- DESCRIPTION OF THE TASK
Output, without alteration, the first line of the entries and each line after it, stopping with the line that contains "ri menggerebek penampungan".

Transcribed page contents
····················

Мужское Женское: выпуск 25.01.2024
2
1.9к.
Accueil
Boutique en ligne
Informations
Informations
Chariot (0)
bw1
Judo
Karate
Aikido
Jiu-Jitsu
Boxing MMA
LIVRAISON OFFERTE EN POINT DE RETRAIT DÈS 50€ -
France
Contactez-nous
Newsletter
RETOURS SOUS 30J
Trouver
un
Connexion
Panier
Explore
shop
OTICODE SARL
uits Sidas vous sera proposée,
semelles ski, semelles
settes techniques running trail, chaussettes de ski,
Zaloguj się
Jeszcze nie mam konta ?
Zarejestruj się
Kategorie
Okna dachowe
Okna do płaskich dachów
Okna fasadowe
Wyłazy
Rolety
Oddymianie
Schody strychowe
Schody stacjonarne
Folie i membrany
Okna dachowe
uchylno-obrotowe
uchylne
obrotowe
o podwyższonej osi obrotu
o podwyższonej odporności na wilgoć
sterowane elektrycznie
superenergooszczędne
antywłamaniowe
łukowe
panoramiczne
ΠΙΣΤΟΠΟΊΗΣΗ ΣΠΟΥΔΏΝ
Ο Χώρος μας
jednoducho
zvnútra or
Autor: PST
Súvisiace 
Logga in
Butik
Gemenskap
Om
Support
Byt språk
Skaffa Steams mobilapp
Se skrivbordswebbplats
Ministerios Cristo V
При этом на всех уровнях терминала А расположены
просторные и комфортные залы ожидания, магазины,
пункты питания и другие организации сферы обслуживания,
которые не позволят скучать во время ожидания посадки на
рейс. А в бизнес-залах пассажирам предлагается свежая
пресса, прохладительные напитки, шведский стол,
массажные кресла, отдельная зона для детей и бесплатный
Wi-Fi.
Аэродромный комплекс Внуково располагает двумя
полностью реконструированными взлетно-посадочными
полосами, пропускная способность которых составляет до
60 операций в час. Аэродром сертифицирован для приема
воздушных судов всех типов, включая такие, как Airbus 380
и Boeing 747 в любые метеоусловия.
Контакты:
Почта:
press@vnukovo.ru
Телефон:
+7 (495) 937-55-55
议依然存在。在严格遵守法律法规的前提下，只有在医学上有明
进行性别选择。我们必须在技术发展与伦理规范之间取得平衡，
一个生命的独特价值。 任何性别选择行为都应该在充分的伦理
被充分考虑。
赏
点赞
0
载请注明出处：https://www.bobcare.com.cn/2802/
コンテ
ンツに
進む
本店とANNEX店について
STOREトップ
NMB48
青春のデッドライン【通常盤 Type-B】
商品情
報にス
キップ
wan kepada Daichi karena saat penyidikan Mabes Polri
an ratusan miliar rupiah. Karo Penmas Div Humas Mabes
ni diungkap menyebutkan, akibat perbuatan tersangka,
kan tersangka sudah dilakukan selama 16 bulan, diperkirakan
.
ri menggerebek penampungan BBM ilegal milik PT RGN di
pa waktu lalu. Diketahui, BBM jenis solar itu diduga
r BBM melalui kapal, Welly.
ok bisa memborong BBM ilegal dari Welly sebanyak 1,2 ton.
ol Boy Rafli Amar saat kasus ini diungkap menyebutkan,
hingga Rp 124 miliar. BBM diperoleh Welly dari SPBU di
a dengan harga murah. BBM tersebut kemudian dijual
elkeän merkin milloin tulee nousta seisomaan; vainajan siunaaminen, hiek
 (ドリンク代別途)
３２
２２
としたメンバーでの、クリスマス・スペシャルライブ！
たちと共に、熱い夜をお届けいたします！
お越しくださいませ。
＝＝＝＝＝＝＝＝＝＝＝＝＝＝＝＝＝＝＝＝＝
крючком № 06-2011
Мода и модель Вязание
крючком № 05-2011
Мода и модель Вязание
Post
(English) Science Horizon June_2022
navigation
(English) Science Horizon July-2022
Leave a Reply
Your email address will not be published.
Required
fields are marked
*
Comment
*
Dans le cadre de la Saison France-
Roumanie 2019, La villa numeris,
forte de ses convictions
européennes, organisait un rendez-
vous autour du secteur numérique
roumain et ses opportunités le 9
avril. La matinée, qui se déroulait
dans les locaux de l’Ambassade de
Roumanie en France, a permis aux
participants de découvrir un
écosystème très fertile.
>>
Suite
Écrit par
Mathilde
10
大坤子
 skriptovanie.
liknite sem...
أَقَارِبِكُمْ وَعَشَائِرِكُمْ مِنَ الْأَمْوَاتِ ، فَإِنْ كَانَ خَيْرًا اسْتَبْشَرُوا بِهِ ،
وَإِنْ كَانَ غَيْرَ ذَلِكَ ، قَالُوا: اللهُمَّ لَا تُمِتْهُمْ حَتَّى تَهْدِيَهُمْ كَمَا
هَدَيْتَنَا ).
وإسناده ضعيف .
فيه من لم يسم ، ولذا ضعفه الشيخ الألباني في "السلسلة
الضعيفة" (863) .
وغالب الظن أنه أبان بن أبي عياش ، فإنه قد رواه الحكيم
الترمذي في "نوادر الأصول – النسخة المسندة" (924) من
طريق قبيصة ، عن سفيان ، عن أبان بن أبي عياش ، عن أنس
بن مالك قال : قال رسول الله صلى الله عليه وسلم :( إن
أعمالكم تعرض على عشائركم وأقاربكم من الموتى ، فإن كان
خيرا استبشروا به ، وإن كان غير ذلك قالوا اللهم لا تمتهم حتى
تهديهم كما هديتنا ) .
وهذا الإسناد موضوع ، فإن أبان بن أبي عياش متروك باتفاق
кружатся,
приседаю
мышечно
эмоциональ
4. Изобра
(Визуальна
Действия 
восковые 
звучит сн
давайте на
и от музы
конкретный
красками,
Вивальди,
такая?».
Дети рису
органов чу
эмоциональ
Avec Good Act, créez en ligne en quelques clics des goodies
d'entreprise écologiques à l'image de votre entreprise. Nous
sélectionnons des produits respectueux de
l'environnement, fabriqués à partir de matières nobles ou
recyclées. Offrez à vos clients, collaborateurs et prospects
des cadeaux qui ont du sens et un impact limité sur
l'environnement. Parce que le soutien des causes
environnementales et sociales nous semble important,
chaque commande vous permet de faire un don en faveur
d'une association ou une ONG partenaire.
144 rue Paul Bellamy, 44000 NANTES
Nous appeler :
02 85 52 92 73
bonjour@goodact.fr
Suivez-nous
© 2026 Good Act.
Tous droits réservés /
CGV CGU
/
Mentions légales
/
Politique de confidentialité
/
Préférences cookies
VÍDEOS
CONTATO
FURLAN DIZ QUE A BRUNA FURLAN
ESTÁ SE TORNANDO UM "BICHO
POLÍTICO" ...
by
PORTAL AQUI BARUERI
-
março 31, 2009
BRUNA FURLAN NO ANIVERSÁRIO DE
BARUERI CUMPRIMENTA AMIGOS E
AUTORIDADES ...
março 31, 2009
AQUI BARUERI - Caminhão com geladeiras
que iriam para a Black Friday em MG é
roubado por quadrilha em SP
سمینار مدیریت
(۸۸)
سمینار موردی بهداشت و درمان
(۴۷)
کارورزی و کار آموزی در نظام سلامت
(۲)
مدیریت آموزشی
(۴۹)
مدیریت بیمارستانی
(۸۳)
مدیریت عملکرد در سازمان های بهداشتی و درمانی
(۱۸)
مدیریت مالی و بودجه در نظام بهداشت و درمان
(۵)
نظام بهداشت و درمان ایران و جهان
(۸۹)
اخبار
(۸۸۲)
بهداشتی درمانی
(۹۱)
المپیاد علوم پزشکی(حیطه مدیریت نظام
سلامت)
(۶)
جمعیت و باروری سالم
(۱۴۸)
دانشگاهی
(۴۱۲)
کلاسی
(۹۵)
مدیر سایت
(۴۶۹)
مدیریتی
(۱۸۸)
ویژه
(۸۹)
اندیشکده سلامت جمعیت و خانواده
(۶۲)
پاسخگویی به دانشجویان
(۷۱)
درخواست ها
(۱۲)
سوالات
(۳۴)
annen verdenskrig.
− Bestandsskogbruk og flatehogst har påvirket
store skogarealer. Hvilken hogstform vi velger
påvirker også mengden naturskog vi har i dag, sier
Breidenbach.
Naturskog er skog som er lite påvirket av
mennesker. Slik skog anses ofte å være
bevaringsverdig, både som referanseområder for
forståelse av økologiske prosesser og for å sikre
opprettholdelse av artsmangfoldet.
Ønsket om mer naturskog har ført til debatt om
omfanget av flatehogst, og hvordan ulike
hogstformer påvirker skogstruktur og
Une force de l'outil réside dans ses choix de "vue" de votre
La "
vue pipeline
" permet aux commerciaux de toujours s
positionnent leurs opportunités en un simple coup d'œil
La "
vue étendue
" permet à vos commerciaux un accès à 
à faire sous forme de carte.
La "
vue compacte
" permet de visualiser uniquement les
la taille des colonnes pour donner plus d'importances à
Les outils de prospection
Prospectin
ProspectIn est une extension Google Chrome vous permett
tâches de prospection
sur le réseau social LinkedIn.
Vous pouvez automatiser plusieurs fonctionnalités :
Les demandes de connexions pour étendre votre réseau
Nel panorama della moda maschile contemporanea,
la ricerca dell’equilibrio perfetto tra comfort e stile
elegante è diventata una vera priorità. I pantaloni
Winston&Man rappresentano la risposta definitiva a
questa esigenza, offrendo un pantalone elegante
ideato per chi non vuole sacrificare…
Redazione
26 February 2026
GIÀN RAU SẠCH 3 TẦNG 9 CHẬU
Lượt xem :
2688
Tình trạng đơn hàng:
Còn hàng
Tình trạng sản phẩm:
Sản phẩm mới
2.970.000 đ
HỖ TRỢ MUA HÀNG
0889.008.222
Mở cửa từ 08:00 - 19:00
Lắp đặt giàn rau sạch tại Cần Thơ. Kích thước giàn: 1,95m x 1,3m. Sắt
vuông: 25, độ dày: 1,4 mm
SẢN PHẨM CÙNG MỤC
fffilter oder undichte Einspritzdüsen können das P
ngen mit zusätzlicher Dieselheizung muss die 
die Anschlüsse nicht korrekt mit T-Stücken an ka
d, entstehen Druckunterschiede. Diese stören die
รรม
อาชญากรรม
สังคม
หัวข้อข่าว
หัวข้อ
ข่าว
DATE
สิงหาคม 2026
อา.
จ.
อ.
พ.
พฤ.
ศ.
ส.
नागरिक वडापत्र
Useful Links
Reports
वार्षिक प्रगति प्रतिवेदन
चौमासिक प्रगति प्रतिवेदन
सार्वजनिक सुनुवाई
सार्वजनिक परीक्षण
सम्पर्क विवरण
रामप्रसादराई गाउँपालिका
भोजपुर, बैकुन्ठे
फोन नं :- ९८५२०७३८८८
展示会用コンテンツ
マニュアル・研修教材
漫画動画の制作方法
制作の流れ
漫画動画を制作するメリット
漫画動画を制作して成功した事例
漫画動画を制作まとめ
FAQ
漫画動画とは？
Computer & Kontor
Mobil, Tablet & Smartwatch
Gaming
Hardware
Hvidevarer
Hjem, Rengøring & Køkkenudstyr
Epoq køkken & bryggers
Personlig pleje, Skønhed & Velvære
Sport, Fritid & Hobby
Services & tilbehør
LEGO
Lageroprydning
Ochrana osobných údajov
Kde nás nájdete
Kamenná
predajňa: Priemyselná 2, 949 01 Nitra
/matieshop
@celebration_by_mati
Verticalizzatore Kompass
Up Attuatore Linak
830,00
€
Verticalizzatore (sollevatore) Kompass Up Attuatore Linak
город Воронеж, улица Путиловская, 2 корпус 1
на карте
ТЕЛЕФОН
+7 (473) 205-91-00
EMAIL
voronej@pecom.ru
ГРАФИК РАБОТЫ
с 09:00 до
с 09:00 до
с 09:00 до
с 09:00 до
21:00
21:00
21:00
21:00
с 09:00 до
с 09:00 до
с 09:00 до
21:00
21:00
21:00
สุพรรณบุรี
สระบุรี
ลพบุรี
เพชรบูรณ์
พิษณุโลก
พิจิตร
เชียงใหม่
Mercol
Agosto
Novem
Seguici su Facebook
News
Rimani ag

····················

- ANSWER TO THIS TASK
Мужское Женское: выпуск 25.01.2024
2
1.9к.
Accueil
Boutique en ligne
Informations
Informations
Chariot (0)
bw1
Judo
Karate
Aikido
Jiu-Jitsu
Boxing MMA
LIVRAISON OFFERTE EN POINT DE RETRAIT DÈS 50€ -
France
Contactez-nous
Newsletter
RETOURS SOUS 30J
Trouver
un
Connexion
Panier
Explore
shop
OTICODE SARL
uits Sidas vous sera proposée,
semelles ski, semelles
settes techniques running trail, chaussettes de ski,
Zaloguj się
Jeszcze nie mam konta ?
Zarejestruj się
Kategorie
Okna dachowe
Okna do płaskich dachów
Okna fasadowe
Wyłazy
Rolety
Oddymianie
Schody strychowe
Schody stacjonarne
Folie i membrany
Okna dachowe
uchylno-obrotowe
uchylne
obrotowe
o podwyższonej osi obrotu
o podwyższonej odporności na wilgoć
sterowane elektrycznie
superenergooszczędne
antywłamaniowe
łukowe
panoramiczne
ΠΙΣΤΟΠΟΊΗΣΗ ΣΠΟΥΔΏΝ
Ο Χώρος μας
jednoducho
zvnútra or
Autor: PST
Súvisiace 
Logga in
Butik
Gemenskap
Om
Support
Byt språk
Skaffa Steams mobilapp
Se skrivbordswebbplats
Ministerios Cristo V
При этом на всех уровнях терминала А расположены
просторные и комфортные залы ожидания, магазины,
пункты питания и другие организации сферы обслуживания,
которые не позволят скучать во время ожидания посадки на
рейс. А в бизнес-залах пассажирам предлагается свежая
пресса, прохладительные напитки, шведский стол,
массажные кресла, отдельная зона для детей и бесплатный
Wi-Fi.
Аэродромный комплекс Внуково располагает двумя
полностью реконструированными взлетно-посадочными
полосами, пропускная способность которых составляет до
60 операций в час. Аэродром сертифицирован для приема
воздушных судов всех типов, включая такие, как Airbus 380
и Boeing 747 в любые метеоусловия.
Контакты:
Почта:
press@vnukovo.ru
Телефон:
+7 (495) 937-55-55
议依然存在。在严格遵守法律法规的前提下，只有在医学上有明
进行性别选择。我们必须在技术发展与伦理规范之间取得平衡，
一个生命的独特价值。 任何性别选择行为都应该在充分的伦理
被充分考虑。
赏
点赞
0
载请注明出处：https://www.bobcare.com.cn/2802/
コンテ
ンツに
進む
本店とANNEX店について
STOREトップ
NMB48
青春のデッドライン【通常盤 Type-B】
商品情
報にス
キップ
wan kepada Daichi karena saat penyidikan Mabes Polri
an ratusan miliar rupiah. Karo Penmas Div Humas Mabes
ni diungkap menyebutkan, akibat perbuatan tersangka,
kan tersangka sudah dilakukan selama 16 bulan, diperkirakan
.
ri menggerebek penampungan BBM ilegal milik PT RGN di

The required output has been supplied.